Your assignment: Below are entries. Copy exactly the lines running from the line that holds "Multiple Listing Service, and" to the line that holds "offices which are owned", with both ends included.

** Opening Extracted data block **

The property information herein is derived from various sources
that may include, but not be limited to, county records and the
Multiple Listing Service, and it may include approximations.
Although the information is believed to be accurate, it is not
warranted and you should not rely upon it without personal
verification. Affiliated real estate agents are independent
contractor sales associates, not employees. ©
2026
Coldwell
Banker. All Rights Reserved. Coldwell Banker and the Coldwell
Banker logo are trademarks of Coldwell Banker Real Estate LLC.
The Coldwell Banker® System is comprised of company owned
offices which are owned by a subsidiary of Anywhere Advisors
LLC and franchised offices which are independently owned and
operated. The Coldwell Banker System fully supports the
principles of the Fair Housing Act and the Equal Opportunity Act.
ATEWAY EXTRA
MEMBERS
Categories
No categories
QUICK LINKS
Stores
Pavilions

** Closing Extracted data block **
** Opening Extracted data block **

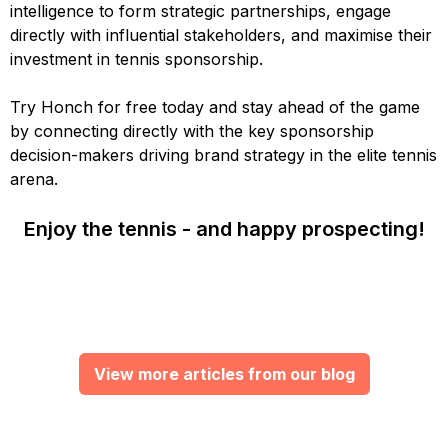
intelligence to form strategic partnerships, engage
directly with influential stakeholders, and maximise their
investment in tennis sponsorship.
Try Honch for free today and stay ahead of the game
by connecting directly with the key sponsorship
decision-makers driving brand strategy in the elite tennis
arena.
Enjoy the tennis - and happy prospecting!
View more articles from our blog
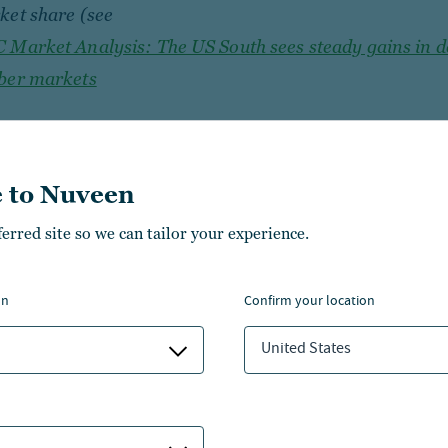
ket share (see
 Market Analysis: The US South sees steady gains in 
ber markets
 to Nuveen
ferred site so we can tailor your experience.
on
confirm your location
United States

** Closing Extracted data block **

Answer space:
Multiple Listing Service, and it may include approximations.
Although the information is believed to be accurate, it is not
warranted and you should not rely upon it without personal
verification. Affiliated real estate agents are independent
contractor sales associates, not employees. ©
2026
Coldwell
Banker. All Rights Reserved. Coldwell Banker and the Coldwell
Banker logo are trademarks of Coldwell Banker Real Estate LLC.
The Coldwell Banker® System is comprised of company owned
offices which are owned by a subsidiary of Anywhere Advisors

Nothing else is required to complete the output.